# Provided entries

'''

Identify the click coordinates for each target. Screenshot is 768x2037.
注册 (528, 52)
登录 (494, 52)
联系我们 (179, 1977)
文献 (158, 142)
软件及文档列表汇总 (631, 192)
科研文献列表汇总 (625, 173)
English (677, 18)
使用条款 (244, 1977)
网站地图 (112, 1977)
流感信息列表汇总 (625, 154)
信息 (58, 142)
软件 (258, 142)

'''

# How to complete this task
Output each of the records exactly as it stands above.

# Output for this task
Identify the click coordinates for each target. Screenshot is 768x2037.
注册 (528, 52)
登录 (494, 52)
联系我们 (179, 1977)
文献 (158, 142)
软件及文档列表汇总 (631, 192)
科研文献列表汇总 (625, 173)
English (677, 18)
使用条款 (244, 1977)
网站地图 (112, 1977)
流感信息列表汇总 (625, 154)
信息 (58, 142)
软件 (258, 142)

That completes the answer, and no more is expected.